2. Autobiografia di Alice Toklas, Gertrude Stein (1933): l’io narrante di questa autobiografia non
coincide con l’autrice, ma finge di essere quello della sua compagna. Ciò racchiude tutto l’universo
stilistico di questa scrittrice sovversiva, sperimentatrice di forme inedite e rinnovatrice del linguaggio
letterario classico.
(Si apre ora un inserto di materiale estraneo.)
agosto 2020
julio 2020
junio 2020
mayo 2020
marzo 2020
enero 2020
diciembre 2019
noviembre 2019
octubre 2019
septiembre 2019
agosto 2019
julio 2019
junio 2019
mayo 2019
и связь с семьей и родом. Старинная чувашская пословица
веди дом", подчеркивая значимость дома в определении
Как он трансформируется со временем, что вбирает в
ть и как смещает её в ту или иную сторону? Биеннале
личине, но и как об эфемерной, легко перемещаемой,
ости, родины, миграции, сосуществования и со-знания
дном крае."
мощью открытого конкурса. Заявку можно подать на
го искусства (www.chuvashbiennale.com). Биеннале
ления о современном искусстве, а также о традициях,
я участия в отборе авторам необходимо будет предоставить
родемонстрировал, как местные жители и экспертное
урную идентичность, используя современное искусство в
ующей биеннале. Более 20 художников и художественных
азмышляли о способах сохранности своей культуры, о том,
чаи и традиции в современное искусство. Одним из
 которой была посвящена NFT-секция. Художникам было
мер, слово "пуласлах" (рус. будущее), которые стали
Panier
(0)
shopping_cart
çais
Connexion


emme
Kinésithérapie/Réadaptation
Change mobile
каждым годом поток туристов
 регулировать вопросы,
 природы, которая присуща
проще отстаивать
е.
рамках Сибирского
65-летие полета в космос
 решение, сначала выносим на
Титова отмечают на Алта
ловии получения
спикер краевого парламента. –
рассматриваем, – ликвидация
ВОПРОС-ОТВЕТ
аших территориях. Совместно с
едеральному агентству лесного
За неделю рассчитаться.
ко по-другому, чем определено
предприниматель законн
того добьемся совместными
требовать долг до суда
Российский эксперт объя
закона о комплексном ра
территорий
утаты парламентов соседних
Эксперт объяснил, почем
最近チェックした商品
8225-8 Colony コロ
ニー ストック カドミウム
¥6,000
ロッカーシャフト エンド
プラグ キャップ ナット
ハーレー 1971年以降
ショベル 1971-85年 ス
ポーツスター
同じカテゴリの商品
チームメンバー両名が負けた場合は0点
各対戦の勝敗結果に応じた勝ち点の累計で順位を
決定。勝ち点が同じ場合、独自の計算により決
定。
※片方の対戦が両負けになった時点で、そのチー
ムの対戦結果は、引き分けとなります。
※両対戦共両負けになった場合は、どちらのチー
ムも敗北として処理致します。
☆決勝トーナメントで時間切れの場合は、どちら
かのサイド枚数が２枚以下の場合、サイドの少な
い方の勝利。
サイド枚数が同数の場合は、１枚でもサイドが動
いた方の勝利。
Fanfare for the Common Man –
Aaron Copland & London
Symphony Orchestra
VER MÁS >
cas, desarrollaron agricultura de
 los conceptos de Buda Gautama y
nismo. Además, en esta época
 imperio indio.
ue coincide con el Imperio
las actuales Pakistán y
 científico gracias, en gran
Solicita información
Cesare Pavese, primo e unico traduttore italiano del testo, che uscì nel 1938 per
Einaudi, afferma che questo è il libro più riuscito della Stein.
3. Momenti di essere, Virginia Woolf (1939-1940, pubblicati postumi): raccolti sei scritti autobiografici,
tra cui Reminiscenze, esercizi di scrittura. È un’insolita autobiografia, in quanto la differenza di tono
adoperata in ognuno degli scritti sembra mettere in gioco un aspetto differente dell’autrice. L’identità
appare come qualcosa di elusivo, di poco solido, simile a un flusso di percezioni e sensazioni da cui
siamo attraversati. Woolf scrive tutta la vita per ritrovare i momenti di essere, che sono una specie di
scossa, di epifania. Centrale il rapporto ossessivo con la madre, scomparsa prematuramente,
presenza silenziosa e perenne, ed il padre, despota e controllore. Rapporto negativo con il fratellastro
George. Centrale anche la dualità della casa di Hyde Park Gate, simbolo di sdoppiamento (convezioni
e riti sociali vs libertà, scrittura, pensiero e ricordo).